I’ll summarize the book for you: Christians have been paying enough attention to issues such as abortion, same-sex marriage, homosexual indoctrination in schools, etc. But, says Campolo, they need to start paying attention to what the Bible teaches to do about poverty, the environment, global warming and social injustice. And, in response, we have to empower government through political activism to shoulder our biblical responsibilities.
It’s a stunning treatise – breathtaking in either its naiveté or self-indulgent and willful corruption of clear biblical principles.
I’ve debated Campolo. We’ve exchanged heated correspondence. But this book stands Scripture on its head substituting collective responsibility for personal accountability to God. It presupposes that government is actually good at solving problems. It suggests we need to usher in the kingdom of God on Earth through the power of Big Government.
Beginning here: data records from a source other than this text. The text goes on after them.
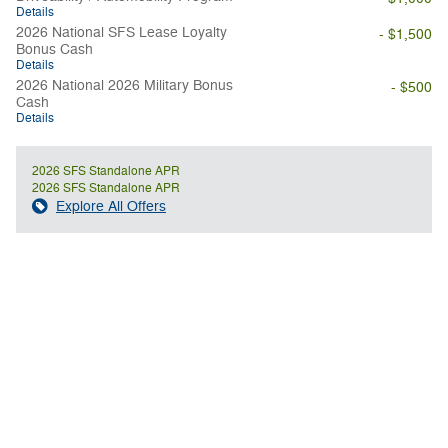
Details
2026 National SFS Lease Loyalty
- $1,500
Bonus Cash
Details
2026 National 2026 Military Bonus
- $500
Cash
Details
2026 SFS Standalone APR
2026 SFS Standalone APR
Explore All Offers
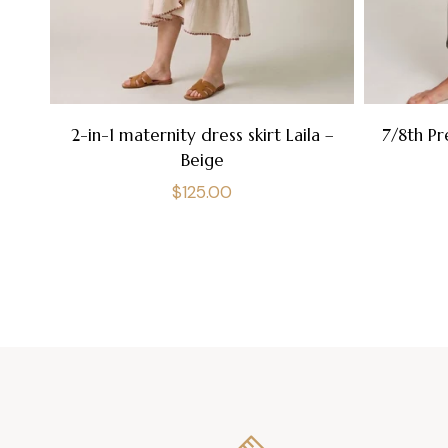
2-in-1 maternity dress skirt Laila –
7/8th Pr
Beige
Regular
$125.00
price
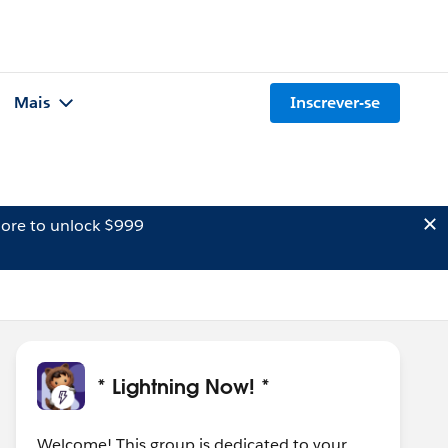
Mais
Inscrever-se
ore to unlock $999
* Lightning Now! *
Welcome! This group is dedicated to your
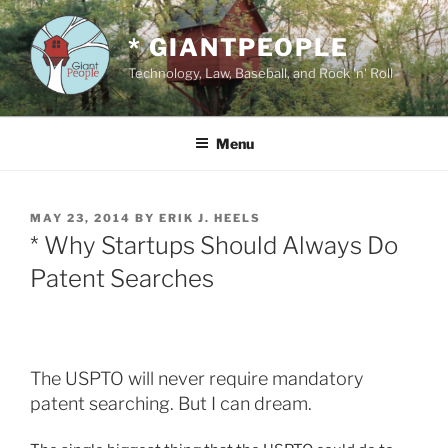
Skip
to
* GIANTPEOPLE
content
Technology, Law, Baseball, and Rock 'n' Roll
Menu
POSTED
MAY 23, 2014
BY
ERIK J. HEELS
ON
* Why Startups Should Always Do
Patent Searches
The USPTO will never require mandatory
patent searching. But I can dream.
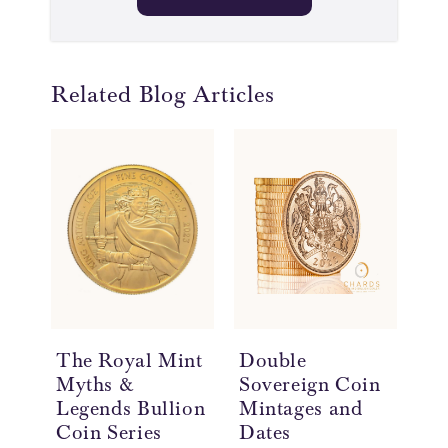
Related Blog Articles
The Royal Mint
Double
Do
Myths &
Sovereign Coin
So
Legends Bullion
Mintages and
Hi
Coin Series
Dates
£2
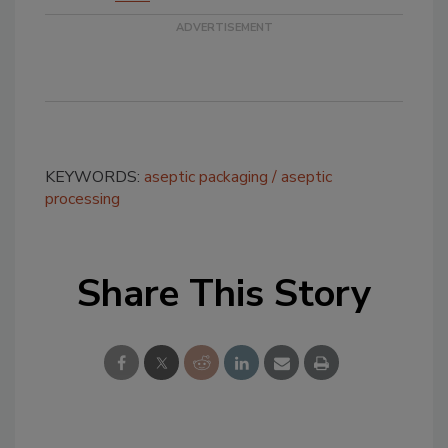
KEYWORDS:
aseptic packaging
aseptic
processing
Share This Story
Let me give you a rundown on what Red Letter Christians believe:
All this, by the way, from someone who describes himself earlier in life as “the kind of political conservative Rush Limbaugh would have loved.” How did Campolo get this way?
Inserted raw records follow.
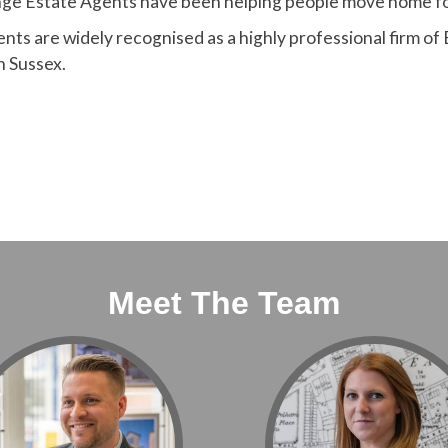
nge Estate Agents have been helping people move home fo
ts are widely recognised as a highly professional firm of
in Sussex.
Meet The Team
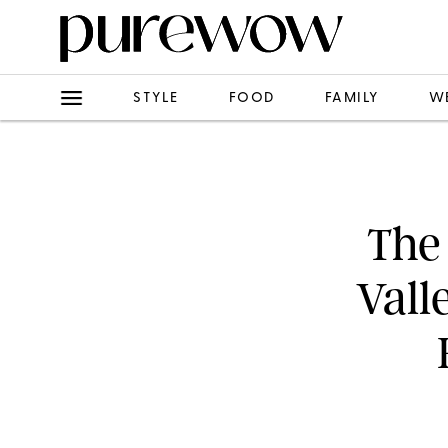
STYLE
FOOD
FAMILY
W
The 
Vall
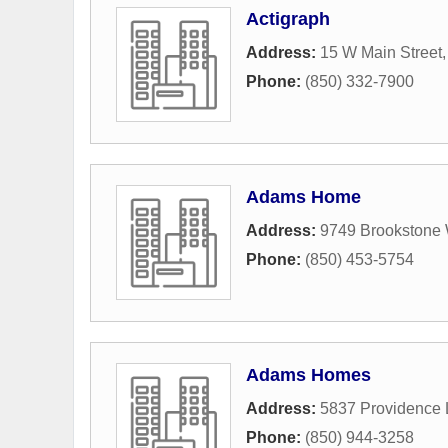
Actigraph
Address:
15 W Main Street
Phone:
(850) 332-7900
Adams Home
Address:
9749 Brookstone
Phone:
(850) 453-5754
Adams Homes
Address:
5837 Providence
Phone:
(850) 944-3258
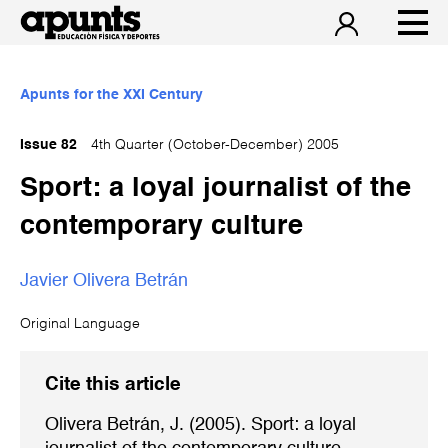
Apunts for the XXI Century
Issue 82
4th Quarter (October-December) 2005
Sport: a loyal journalist of the
contemporary culture
Javier Olivera Betrán
Original Language
Cite this article
Olivera Betrán, J. (2005). Sport: a loyal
This sentence summarizes the answer pretty well: “The significant changes in my thinking began to occur during the ’60s and ’70s, when I moved from the pastorate to academia.” Bingo!
Only the most superficial scriptural references – red or black – are provided to justify Campolo’s predictably leeward stands.
At one point, Campolo makes the statement that “you can only understand the rest of the Bible when you read it from the perspective provided by Christ.” Given that Jesus is, as most Christians believe, the living Word, the God who spoke all of the Bible into the hearts and minds of those who faithfully transcribed its 66 books, this is somewhat disturbing. In other words, Christ’s perspective pervades the entire Bible – not just the red letters. Further, there is nothing in the red letters that is at odds with the rest of the Bible. There is no contradiction between the red letters and the black letters.
The whole sickening, neo-Marxian, materialistic, utopian diatribe left me wondering what work might be left for Jesus when He returns. I even e-mailed Campolo’s publisher with that question and a few others. I’m still awaiting a response that is unlikely to come before the Millennium.
Maybe you can ask Campolo when, inevitably, he or some other so-called Red Letter Christian comes to speak in your church – spreading, not the good news of sacrifice, repentance, forgiveness of sin, personal accountability, spiritual renewal and rebirth, but the bad old news of collectivism, faith in government and moral relativism.